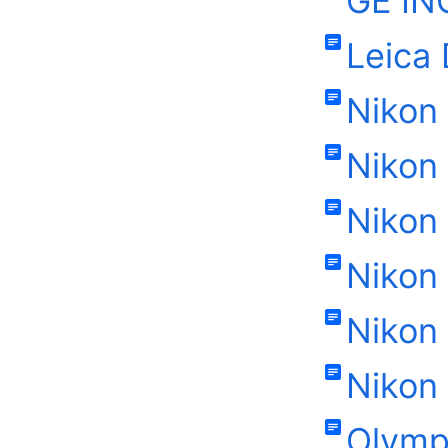
GE IN
Leica
Nikon
Nikon 
Nikon
Nikon
Nikon
Nikon
Olymp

WHAT THE TASK ASKS: Leave out every picture and copy the rest of the records exactly.

TASK RESULT:
GE IN
Leica
Nikon
Nikon 
Nikon
Nikon
Nikon
Nikon
Olymp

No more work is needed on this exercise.